El temblor y su desgracia: alegoría real y trágica de la historia de nuestro país… Tal vez una premonición de su destino… Apocalipsis urbano de las lecciones no aprendidas; de la solidaridad que en nosotros es sólo una reacción ante la catástrofe; del oportunismo, la delincuencia y el rédito en medio del caos; un recordatorio más de que cualquier estructura dañada, social o de concreto, terminará por colapsarse. Treinta y dos años después pareciera que todo sigue pendiendo de un hilo entre teatros con verdades y mentiras de semejanza abrumadora en tiempos dispares.
¿Un colegio privado que se desploma borrando un pedazo de nuestro futuro? ¿Un edificio reducido a escombros que no tenía los permisos de construcción necesarios y que ni las autoridades educativas ni ninguna otra pudieron clausurar? ¿Una niña que nunca existió, llamada como aquella pintora de las tragedias, los dolores y los tulipanes, y a cuyo rescate las televisoras dedicaron un día de difusión en directo? ¿Otra premonición alegórica del futuro de nuestro sistema educativo nacional y de sus instituciones? ¿Dónde está la mentira en este país? ¿En nosotros? ¿En las autoridades políticas o militares? ¿En los medios? ¿En la cultura del espectáculo? ¿Dónde?

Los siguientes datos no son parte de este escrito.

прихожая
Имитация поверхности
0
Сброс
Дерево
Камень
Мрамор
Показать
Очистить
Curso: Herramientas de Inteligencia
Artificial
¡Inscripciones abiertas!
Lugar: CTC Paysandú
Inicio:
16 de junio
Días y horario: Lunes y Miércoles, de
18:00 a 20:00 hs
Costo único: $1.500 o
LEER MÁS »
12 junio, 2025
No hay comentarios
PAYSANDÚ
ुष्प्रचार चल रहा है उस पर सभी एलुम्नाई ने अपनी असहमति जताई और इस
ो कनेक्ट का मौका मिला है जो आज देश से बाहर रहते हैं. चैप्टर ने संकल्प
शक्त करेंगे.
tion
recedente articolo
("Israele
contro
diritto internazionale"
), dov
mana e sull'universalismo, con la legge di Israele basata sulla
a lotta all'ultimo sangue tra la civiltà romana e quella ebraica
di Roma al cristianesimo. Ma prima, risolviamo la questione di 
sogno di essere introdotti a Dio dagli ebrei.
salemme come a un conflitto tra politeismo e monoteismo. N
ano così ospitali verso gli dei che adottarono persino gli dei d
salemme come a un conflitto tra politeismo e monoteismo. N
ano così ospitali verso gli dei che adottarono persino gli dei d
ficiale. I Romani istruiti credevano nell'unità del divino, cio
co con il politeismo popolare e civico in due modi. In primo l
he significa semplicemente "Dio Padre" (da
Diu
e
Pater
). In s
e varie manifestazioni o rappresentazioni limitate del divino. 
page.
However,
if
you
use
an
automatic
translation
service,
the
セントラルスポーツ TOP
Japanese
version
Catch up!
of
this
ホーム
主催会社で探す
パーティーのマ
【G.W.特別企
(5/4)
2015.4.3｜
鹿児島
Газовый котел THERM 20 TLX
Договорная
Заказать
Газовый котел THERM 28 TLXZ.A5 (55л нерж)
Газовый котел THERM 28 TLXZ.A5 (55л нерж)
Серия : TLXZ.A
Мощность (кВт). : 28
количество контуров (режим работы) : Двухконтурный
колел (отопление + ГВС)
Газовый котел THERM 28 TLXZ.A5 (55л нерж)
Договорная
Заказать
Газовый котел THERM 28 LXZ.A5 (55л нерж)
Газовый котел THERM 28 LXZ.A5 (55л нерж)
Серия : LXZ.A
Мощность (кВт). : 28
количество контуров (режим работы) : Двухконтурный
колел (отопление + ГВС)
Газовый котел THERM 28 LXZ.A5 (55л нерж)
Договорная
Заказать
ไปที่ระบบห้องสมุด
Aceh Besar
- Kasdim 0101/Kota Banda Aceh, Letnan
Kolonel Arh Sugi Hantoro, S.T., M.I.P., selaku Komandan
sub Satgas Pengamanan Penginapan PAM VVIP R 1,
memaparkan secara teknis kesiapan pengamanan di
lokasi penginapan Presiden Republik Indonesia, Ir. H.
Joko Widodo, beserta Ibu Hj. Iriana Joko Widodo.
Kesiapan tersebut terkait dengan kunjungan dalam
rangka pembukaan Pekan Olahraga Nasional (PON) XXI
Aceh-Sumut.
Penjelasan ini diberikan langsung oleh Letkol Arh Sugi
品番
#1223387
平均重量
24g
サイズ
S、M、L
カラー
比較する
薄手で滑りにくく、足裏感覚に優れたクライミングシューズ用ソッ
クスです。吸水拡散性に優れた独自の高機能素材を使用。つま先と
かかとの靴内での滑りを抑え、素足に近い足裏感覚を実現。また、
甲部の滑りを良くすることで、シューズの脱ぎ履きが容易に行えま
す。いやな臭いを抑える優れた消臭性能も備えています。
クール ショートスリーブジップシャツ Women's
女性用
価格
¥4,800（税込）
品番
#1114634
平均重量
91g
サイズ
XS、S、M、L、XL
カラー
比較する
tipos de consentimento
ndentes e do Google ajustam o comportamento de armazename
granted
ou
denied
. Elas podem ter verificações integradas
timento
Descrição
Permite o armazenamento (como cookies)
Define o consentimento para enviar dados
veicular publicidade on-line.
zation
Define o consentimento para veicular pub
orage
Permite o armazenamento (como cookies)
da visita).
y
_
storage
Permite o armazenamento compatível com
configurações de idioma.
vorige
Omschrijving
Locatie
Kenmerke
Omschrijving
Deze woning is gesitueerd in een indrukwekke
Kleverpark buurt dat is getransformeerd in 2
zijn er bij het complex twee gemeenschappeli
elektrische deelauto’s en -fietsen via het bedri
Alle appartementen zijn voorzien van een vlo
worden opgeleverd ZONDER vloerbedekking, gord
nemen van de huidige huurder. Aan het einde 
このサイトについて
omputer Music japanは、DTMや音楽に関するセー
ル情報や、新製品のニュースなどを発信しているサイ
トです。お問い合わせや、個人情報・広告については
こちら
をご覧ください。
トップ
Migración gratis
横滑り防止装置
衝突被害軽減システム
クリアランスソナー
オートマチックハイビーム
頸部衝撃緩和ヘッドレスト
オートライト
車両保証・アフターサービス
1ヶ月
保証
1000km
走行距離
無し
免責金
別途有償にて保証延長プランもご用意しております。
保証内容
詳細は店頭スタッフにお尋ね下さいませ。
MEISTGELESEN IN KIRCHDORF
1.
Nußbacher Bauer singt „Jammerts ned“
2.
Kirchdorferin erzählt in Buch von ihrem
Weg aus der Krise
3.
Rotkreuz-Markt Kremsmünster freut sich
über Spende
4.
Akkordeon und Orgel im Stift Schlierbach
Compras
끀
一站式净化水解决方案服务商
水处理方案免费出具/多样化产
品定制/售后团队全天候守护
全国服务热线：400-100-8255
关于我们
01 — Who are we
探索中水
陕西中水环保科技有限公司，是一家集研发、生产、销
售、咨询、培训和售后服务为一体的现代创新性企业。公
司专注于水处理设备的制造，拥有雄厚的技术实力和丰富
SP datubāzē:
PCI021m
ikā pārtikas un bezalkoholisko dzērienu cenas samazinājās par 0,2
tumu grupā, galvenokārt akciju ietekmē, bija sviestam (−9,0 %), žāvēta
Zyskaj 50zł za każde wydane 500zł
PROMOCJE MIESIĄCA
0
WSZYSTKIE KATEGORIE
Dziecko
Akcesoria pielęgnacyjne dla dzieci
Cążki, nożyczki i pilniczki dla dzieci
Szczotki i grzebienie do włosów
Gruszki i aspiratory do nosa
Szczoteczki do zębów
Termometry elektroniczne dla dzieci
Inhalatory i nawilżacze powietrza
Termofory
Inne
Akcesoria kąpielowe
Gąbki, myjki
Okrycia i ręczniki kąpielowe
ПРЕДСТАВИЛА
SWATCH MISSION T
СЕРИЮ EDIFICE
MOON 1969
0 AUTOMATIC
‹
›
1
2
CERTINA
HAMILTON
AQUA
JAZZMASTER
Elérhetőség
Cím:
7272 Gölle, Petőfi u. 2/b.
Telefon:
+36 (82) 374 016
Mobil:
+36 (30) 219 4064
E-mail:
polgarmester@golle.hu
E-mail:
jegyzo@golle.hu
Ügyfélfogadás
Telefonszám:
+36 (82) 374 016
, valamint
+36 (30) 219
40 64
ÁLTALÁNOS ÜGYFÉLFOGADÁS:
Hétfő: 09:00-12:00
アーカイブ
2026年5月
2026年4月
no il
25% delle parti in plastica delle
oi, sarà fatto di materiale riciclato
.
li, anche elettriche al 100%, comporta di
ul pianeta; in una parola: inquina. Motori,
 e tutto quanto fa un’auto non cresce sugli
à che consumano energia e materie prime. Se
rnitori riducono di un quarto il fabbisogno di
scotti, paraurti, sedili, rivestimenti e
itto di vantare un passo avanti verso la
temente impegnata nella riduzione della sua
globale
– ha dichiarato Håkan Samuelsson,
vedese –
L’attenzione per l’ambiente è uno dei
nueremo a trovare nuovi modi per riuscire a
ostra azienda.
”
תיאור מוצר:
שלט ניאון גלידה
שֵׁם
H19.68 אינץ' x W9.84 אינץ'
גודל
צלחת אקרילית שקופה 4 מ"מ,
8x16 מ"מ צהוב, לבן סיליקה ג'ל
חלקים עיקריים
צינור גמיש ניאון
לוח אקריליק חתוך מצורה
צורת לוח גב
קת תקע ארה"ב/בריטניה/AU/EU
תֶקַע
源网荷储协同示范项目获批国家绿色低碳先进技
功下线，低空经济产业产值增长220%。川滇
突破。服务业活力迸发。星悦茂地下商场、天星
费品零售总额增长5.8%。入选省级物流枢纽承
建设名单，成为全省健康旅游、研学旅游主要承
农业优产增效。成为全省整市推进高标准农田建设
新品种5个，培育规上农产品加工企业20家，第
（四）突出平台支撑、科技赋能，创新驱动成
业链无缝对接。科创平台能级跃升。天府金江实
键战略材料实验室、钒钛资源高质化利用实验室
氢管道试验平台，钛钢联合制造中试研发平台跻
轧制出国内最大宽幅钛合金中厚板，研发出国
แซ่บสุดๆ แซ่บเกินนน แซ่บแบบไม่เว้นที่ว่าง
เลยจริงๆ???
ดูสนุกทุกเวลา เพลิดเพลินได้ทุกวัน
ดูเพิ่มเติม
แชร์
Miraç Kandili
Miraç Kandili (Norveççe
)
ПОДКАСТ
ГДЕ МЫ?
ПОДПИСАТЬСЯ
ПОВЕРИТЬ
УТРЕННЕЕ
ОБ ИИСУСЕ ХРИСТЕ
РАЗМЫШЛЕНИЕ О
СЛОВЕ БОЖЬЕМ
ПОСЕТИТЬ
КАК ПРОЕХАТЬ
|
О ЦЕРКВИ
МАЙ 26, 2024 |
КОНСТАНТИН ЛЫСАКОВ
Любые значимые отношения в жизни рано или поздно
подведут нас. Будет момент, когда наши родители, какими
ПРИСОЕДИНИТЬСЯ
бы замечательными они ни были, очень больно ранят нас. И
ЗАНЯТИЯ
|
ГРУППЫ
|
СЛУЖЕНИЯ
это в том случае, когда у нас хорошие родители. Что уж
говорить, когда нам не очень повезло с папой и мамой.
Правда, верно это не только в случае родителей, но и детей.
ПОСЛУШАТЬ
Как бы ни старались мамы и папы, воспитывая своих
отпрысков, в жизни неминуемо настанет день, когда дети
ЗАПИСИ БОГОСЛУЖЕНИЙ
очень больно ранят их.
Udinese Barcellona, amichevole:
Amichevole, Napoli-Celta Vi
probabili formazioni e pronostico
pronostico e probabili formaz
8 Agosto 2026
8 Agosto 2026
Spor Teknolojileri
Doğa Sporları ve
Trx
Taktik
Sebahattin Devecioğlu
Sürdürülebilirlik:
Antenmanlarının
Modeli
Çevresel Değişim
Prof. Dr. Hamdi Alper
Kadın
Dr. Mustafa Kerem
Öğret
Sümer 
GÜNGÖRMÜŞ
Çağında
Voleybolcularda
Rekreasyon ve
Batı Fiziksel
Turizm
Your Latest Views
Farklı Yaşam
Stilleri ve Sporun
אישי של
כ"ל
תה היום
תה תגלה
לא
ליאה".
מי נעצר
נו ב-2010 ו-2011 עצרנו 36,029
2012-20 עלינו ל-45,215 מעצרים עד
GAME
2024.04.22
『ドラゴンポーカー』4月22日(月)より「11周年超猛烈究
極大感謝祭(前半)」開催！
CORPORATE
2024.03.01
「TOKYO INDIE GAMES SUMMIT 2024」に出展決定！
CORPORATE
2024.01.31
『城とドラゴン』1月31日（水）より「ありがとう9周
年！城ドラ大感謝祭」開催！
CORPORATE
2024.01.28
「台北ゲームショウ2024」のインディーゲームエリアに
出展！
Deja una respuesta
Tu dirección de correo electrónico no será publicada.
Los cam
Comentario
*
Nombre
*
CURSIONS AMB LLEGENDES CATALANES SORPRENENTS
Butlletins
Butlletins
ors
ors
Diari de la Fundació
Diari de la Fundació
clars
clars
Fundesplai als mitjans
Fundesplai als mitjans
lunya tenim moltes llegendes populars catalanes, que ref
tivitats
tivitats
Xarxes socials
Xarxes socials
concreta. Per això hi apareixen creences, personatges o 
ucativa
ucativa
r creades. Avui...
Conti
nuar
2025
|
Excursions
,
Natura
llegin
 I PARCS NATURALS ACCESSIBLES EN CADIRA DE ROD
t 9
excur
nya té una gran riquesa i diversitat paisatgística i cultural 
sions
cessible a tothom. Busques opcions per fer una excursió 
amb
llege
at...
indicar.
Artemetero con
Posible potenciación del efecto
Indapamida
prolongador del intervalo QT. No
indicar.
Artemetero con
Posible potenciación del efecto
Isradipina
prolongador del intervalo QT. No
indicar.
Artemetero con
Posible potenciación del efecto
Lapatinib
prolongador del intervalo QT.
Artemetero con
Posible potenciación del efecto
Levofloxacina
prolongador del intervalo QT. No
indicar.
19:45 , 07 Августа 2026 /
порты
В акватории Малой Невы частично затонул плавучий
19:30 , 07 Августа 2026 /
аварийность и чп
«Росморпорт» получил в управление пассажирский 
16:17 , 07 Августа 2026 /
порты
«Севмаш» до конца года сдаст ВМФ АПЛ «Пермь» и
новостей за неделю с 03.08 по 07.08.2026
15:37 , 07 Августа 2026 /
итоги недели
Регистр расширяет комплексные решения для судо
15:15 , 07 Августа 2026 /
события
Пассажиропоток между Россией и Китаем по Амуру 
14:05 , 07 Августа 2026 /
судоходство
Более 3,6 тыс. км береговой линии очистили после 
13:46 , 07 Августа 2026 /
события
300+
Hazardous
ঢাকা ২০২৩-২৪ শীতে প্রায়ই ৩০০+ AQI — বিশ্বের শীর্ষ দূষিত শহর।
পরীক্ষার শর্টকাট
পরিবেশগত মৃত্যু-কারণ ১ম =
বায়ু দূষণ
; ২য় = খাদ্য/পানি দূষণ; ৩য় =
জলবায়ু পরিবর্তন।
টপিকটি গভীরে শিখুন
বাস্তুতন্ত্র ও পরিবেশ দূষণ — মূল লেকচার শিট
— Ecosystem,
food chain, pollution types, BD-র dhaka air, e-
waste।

¿Qué pasó en los otros estados con el temblor anterior? ¿Por qué la televisión y los noticieros no tuvieron el mismo interés en comercializar sus estragos? ¿La verdadera solidaridad está en los centros de acopio? ¿Lo mejor de nosotros es eso: salir a ayudar después de una tragedia imputable solamente de forma parcial a la naturaleza? ¿Sólo así nos es visible la pobreza; entre las ruinas y el escombro? ¿Y los ancianos, los campesinos, los hombres, las mujeres y los niños que son pobres y que llevan toda la vida siendo pobres? ¿Y los que no son de la capital?
Hubiese sido mejor evitar el derrumbe de esos edificios y casas a sabiendas de que sucedería inexorablemente; faltan más por caerse. Hubiese sido también mejor no haber dejado caer en la miseria a nuestros compatriotas del sur; rescatarlos de esa cortina de indiferencia histórica y de sus propios gobernantes; hubiese sido mejor no haberles permitido vivir como vivían y no haberles robado la ilusión de hacerlo. A veces, la solidaridad de miles es la expiación de pocos.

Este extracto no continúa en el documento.